Allí ocurrió aquella pesca milagrosa, por el poder de Cristo, de la cual da testimonio el Evangelio. Y también este episodio: Jesús andando sobre el agua, llega al encuentro de sus discípulos. Luchaban ellos de madrugada contra el oleaje y al ver que alguien se acerca sobre las olas, gritan de miedo creyendo ver un fantasma. Pero Jesús les dice: “Soy yo. No temáis”. 

Pedro, confiado en el Maestro, talvez con cierto afán de protagonismo, pide una prueba: “Si eres tú, mándame ir andando sobre el agua”. Jesús le dice: “Ven”. Y el apóstol se lanza a la aventura. Pero duda enseguida, ante el acoso del viento, y empieza a hundirse. Por lo cual grita de nuevo. El Señor lo toma de la mano. “Hombre de poca fe”, le dice y lo sube a la barca. 

Vemos pues que el nivel de flotación sobre el agua - y sobre nuestros problemas - depende de la confianza que tengamos en Dios. No es lo mismo enfrentar a solas nuestras dificultades que sentir al Señor a nuestro lado. Y esa oración, a veces en forma de grito como señalan los salmos, puede devolvernos la calma. 

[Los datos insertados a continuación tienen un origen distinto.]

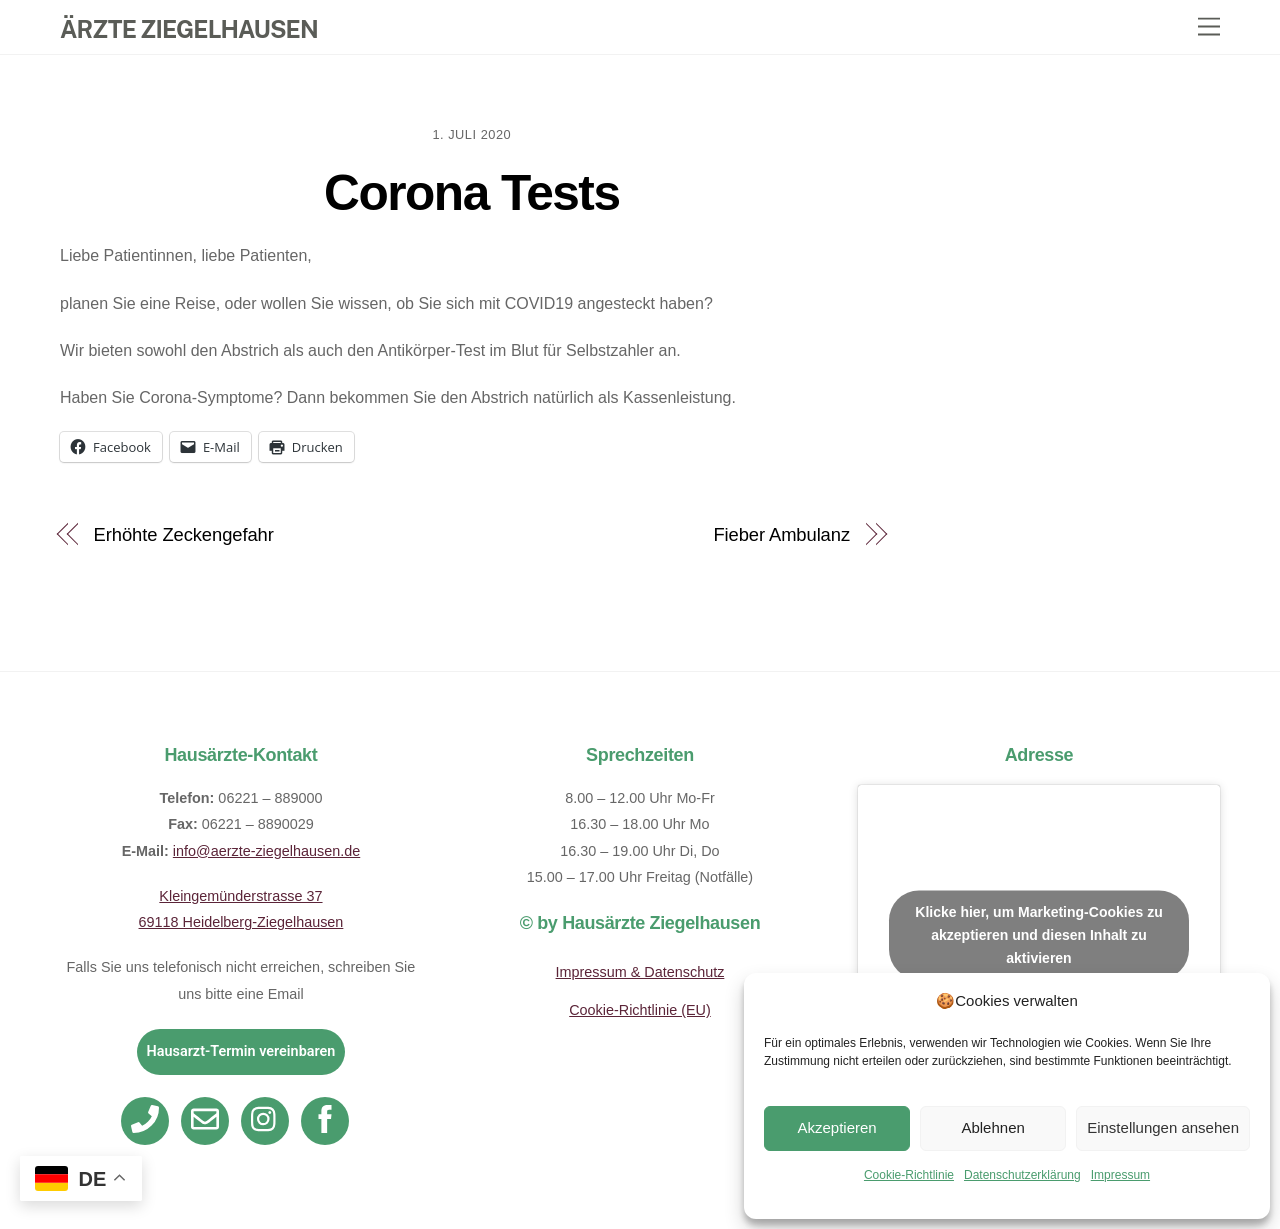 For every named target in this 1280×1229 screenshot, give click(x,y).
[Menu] (1209, 27)
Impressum (1120, 1175)
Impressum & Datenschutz (640, 972)
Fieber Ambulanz (781, 534)
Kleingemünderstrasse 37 (240, 896)
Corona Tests (471, 193)
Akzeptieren (836, 1127)
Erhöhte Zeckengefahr (184, 534)
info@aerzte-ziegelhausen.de (266, 851)
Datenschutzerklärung (1022, 1175)
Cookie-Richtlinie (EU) (640, 1010)
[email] (208, 1119)
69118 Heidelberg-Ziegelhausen (241, 922)
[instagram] (268, 1119)
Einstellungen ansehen (1163, 1127)
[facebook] (328, 1119)
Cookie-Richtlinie (909, 1175)
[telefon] (148, 1119)
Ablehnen (992, 1127) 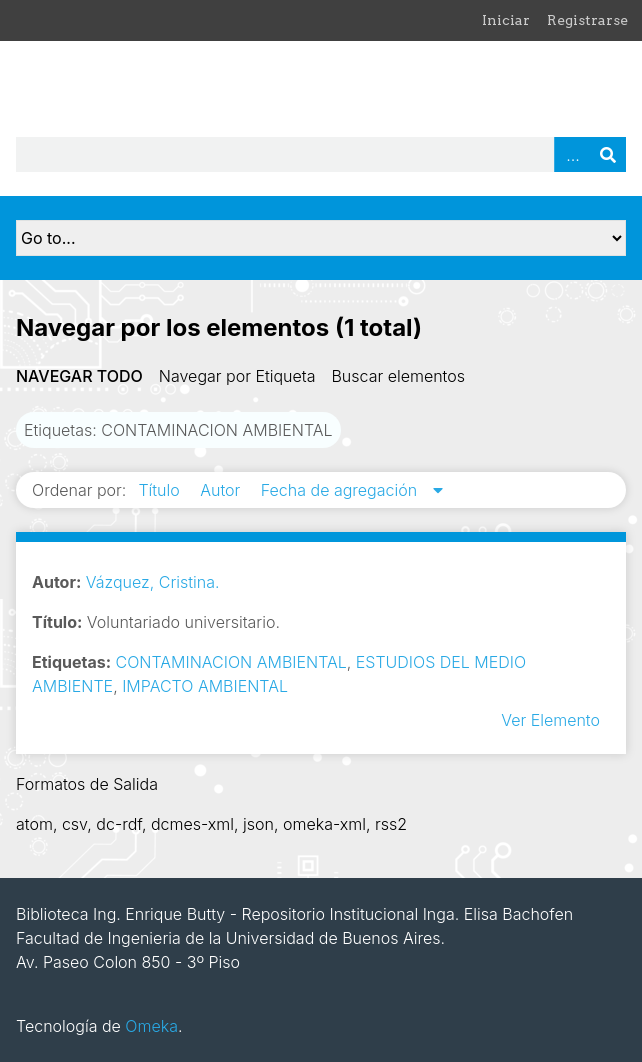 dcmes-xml (192, 824)
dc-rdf (119, 824)
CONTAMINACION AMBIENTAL (231, 662)
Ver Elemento (550, 720)
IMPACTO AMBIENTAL (205, 686)
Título (161, 490)
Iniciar (506, 20)
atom (34, 824)
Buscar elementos (398, 376)
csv (74, 824)
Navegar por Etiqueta (237, 376)
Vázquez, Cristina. (153, 582)
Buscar (608, 154)
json (258, 824)
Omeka (151, 1026)
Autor (222, 490)
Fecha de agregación (341, 490)
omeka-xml (324, 824)
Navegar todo (79, 376)
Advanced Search (572, 154)
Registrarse (587, 20)
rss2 (391, 824) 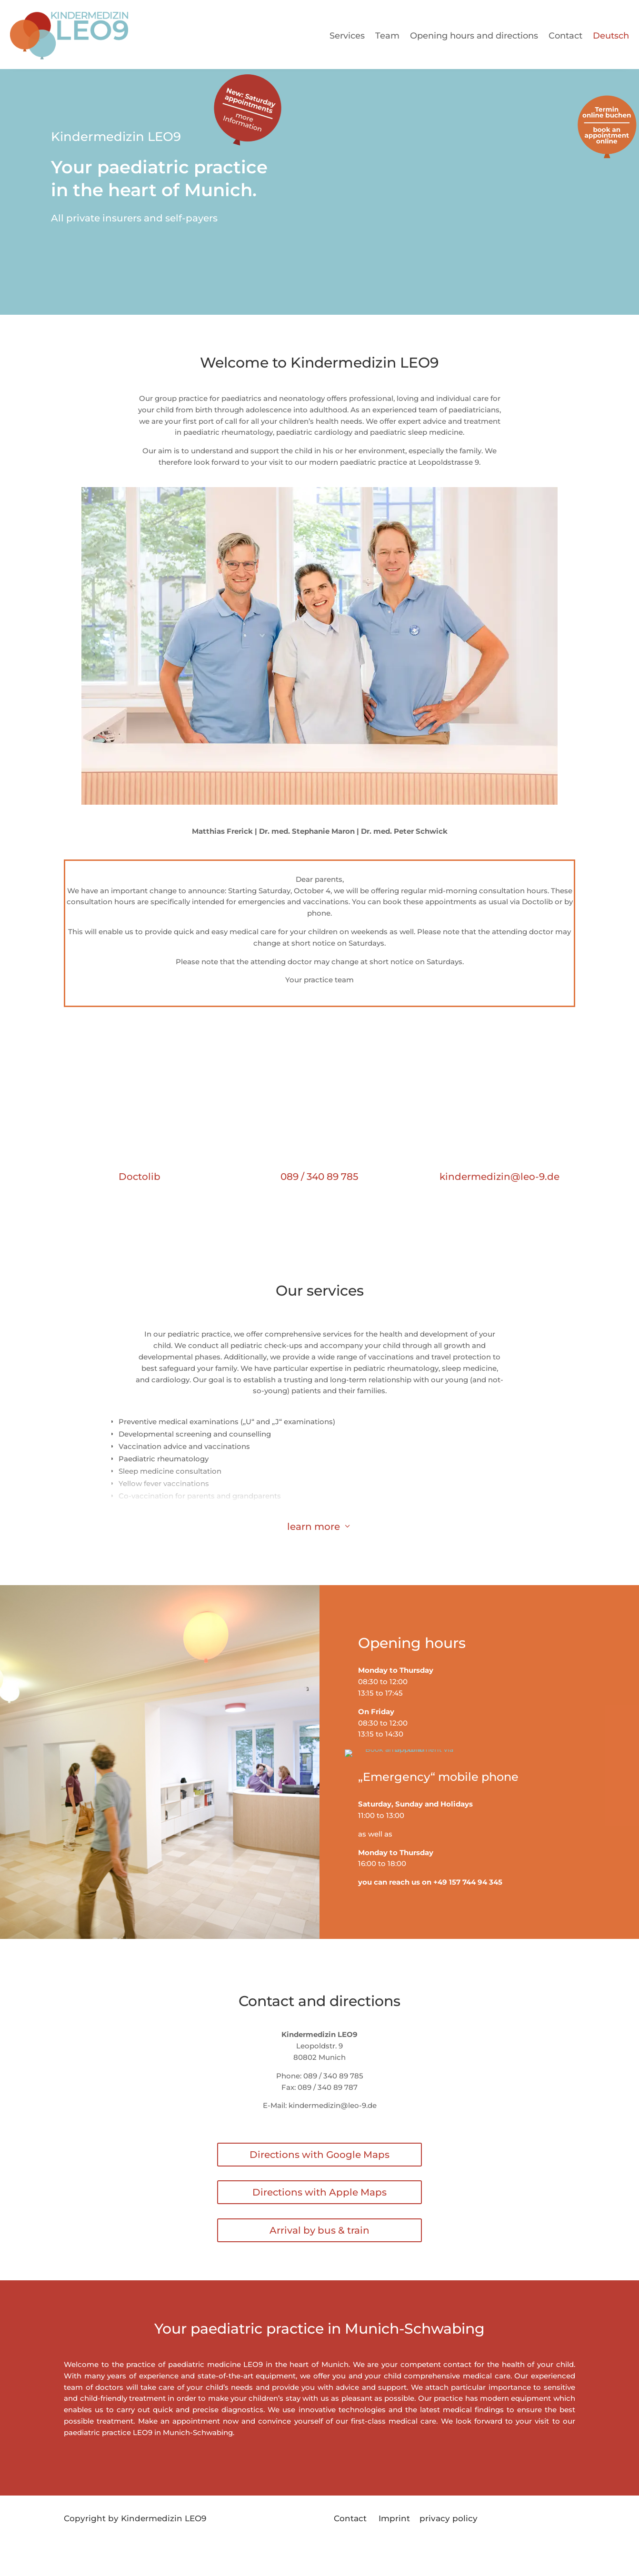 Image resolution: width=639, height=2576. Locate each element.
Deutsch (611, 35)
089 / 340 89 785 (319, 1176)
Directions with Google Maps (319, 2177)
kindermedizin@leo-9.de (499, 1176)
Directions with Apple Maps (319, 2215)
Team (387, 35)
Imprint (399, 2541)
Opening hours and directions (474, 35)
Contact (565, 35)
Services (347, 35)
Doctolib (139, 1176)
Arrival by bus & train (319, 2253)
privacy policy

De otro lado, nos preguntamos si para muchos hombres y mujeres de hoy, Dios es un fantasma. Pudiera ser. Porque algunos lo identifican con un tirano que amarga las alegrías de esta tierra y amenaza con un trágico final. 

Pero la culpa del problema es talvez nuestra, de quienes le hacemos la publicidad al Señor. Quizás no hemos enseñado una religión ascendente que empiece descubriendo la bondad y la belleza del Creador en el mundo universo. Quizás hemos presentado una teología árida y represiva, antes que el encanto avasallador del Evangelio. 

Cabría entonces en los discípulos de Cristo, una actitud humilde y renovada. Para no condenar ni separar. Sino más bien para convocar y acompañar. Entonces el Maestro tomará de la mano a muchos temerosos y angustiados, para encontrase cara a cara con ellos, reunidos en la nave de la esperanza.